COP10にみる生物多様性の思い
現在地球上には、科学的に明らかになっている生物が約175万種、未知のものを含めると約3000万種もの生物が存在するといわれています。それら多様な生物は、これまでの進化の過程で環境になじむために自らに「機能」を持たせてきました。
その機能は、生物が自らを守るために身につけたものなのですが、それを人間は薬という形で利用するようになります。始めは原住民から、そしてそれに目をつけた先進国の製薬会社へと利用者が広がっていきます。利用者が広がっていけば、その生物を多く捕っていかねばなりません。
機能を持った生物の多くは、発展途上国に存在しています。彼らは、生物にどのような機能があるのかということよりも、今その生物が高値で売れるという直近の暮らしを考え、より多く採取しようと考えるようになりました。その結果として、一部の生物は絶滅が危惧されるまでに激減してしまう結果をもたらします。
そういった多様な生物の生態系を守り、機能を自分たちが将来にわたって、みんなが納得する形で利用し続けるにはどうしたらいいのかを話し合う国際会議がCOP10であり、2010年に名古屋国際会議場で日本が議長国として行なわれました。
その場で主に議論となったのは、先進国が主に発展途上国から採取している生物資源の利益配分に関する国際的な枠組みを作ることにあります。この問題は国の利益に直結する問題なので利害が対立しやすくとりまとめることは困難であると言われてきて、実際にそうなりました。環境問題であることは認識しつつも、自分たちが損になるようなことはできるだけ避けたいという相反する思いを結びつける必要が議長国である日本にはあったのです。
議論するうちに、この生物を薬品に使う際の資源国と利用国の利益配分に関して、以下のように様々な課題があることが浮き彫りになります。
(課題1)主な原産国以外から発見した生物から薬品が作られた等の国境をまたぐ場合に、原産国と発見した国のどちらが資源国となるのか。
(課題2)生物から採取した物質を人間が化学合成した場合には、資源国にどう配分するのか。
(課題3)条約が締結される以前にさかのぼって資源国から採取された生物を利用国が利益配分するべきか
どれも非常に重い問題であり、実際アメリカなどはこれらに独自の考えを持っているため条約に批准はしていません。
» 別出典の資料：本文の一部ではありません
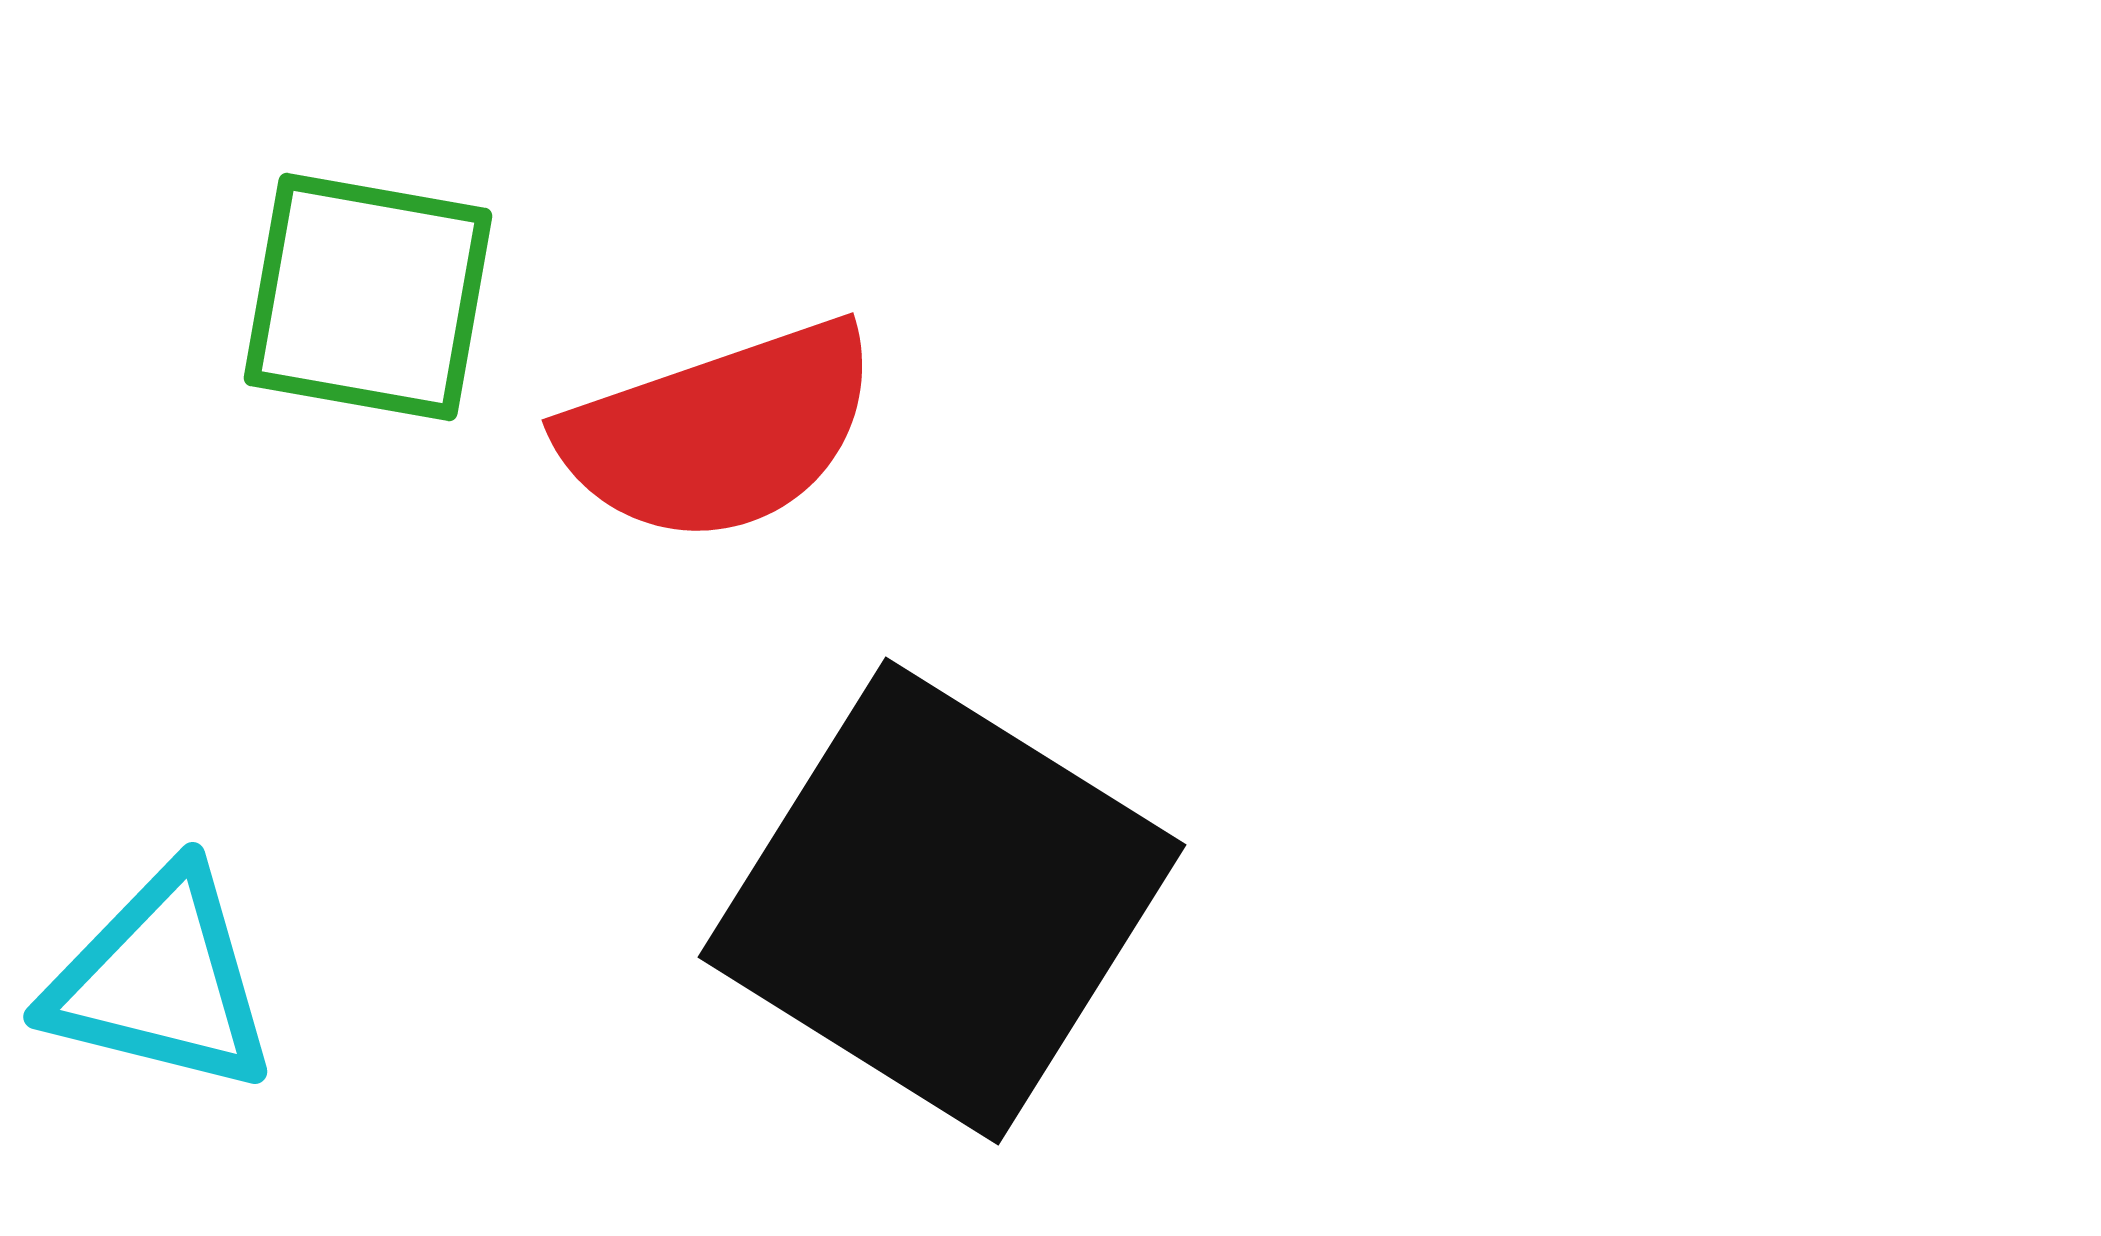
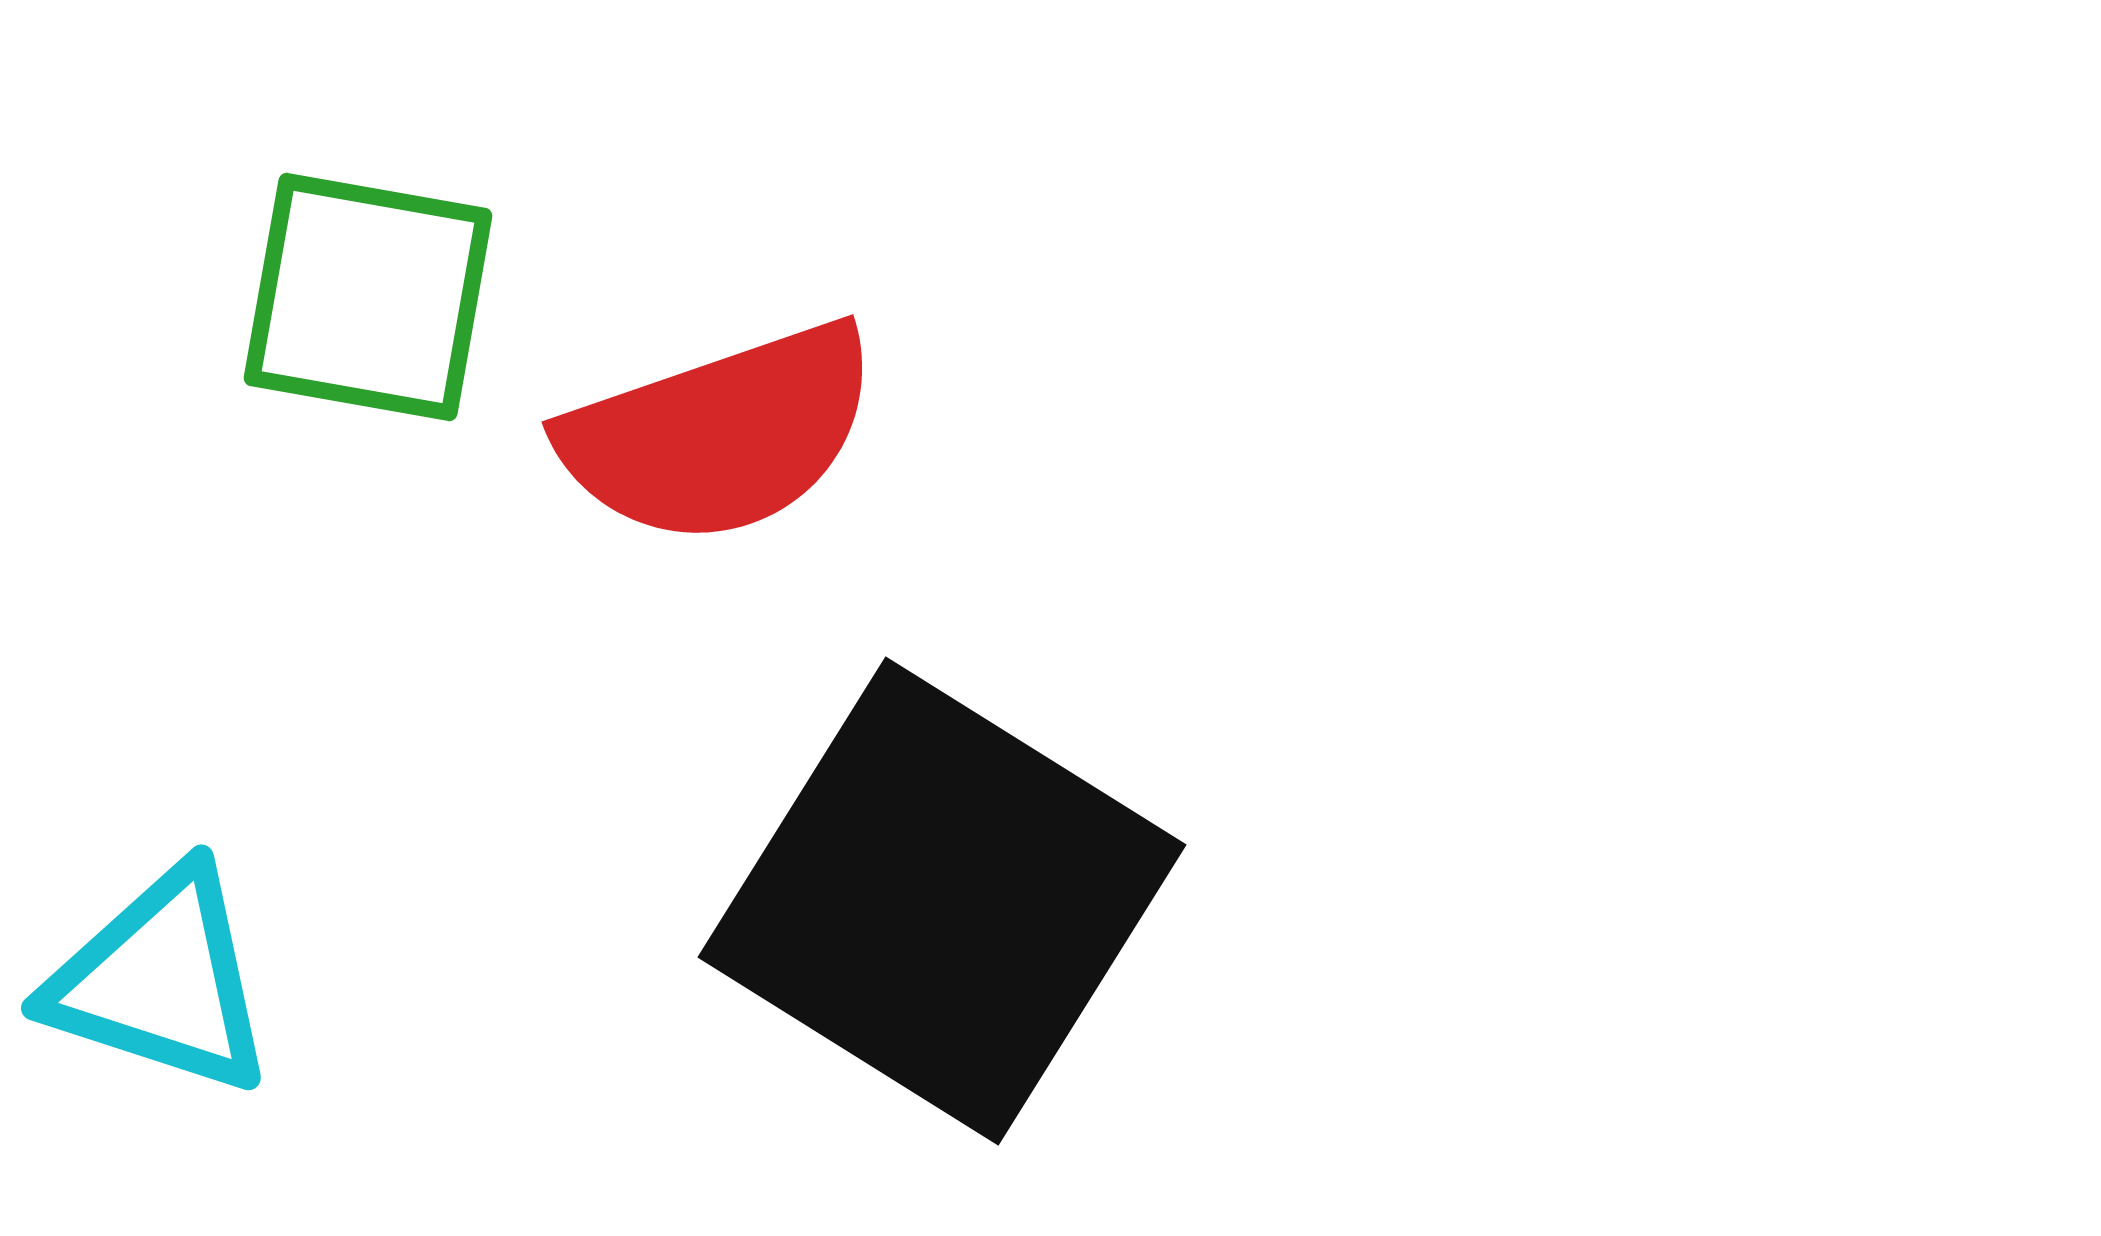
red semicircle: moved 2 px down
cyan triangle: rotated 4 degrees clockwise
非常に判断が難しい枠組み作りであり先進国と発展途上国の間の議論は平行線のまま閉幕期限に近づいていってしまいます。
このままだと議長国としての威信に関わる日本は、ここから素晴らしい仕事をすることになります。関係国が示した譲歩案をとりまとめ、見事に議長案を採択することに成功します。
その内容は、資源国の間で基金を設立し利用国はそこに生物資源やその知識を利用して得た利益を配分します。それを資源国の間で分配するのです。またさかのぼって利益を配分するかの決定と化学合成物質への適用は今回見送りとなり今後の継続審議となりました。
今回の採択は、利益をきちんと配分し資源国がその資金を利用して生物保護に取り組み、そして利用国はルールに則って薬品を利用できるという枠組みを作れたことに大きな意義があります。利害が交錯する中、世界の人々が同じ問題意識をもち、それを解決しようと努力した結晶なのです。その中で日本が議長国として果たした役割は本当に大きく、日本人として誇りに思います。
こうしてできた名古屋議定書は、まだ始まりに過ぎないことは誰もが思っていること。まずはしっかりと批准した国々でルールを適用し生物資源が守られているという実績を作らないと、これから先につながってはいきません。そういう意味で資金を提供する利用国も、その資金を利用する資源国も成果が求められるのです。